Records from a data source:
--------------------

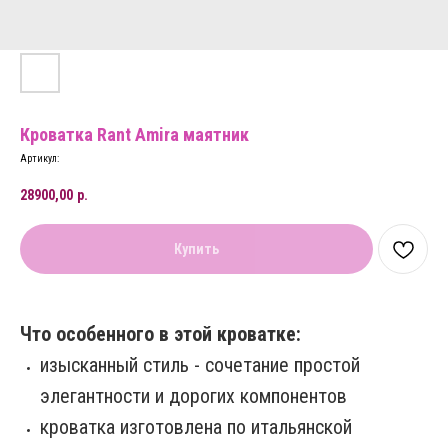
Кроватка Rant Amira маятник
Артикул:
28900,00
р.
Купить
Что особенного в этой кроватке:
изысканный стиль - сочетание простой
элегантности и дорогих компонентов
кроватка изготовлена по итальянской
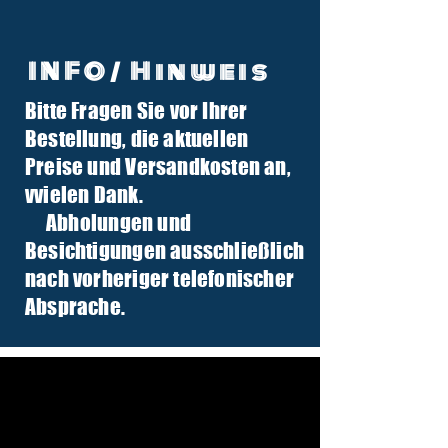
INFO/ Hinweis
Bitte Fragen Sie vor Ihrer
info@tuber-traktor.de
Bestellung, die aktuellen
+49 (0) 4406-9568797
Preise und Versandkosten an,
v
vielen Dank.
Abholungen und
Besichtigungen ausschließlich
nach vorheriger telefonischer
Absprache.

--------------------

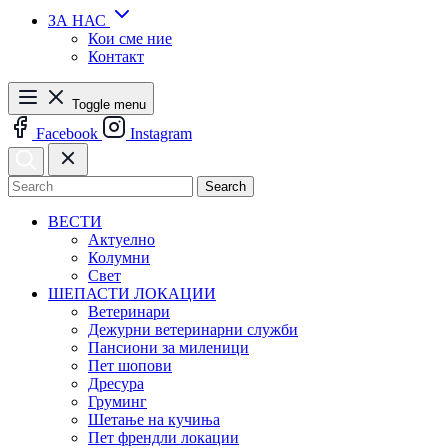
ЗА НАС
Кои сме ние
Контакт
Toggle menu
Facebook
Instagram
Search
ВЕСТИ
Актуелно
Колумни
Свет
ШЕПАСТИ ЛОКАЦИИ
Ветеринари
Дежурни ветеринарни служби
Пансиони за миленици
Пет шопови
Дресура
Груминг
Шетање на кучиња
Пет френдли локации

--------------------

Of all the entries above, output exactly the lines between the one holding "Дежурни ветеринарни служби" and the one holding "Пет френдли локации", inclusive.

Дежурни ветеринарни служби
Пансиони за миленици
Пет шопови
Дресура
Груминг
Шетање на кучиња
Пет френдли локации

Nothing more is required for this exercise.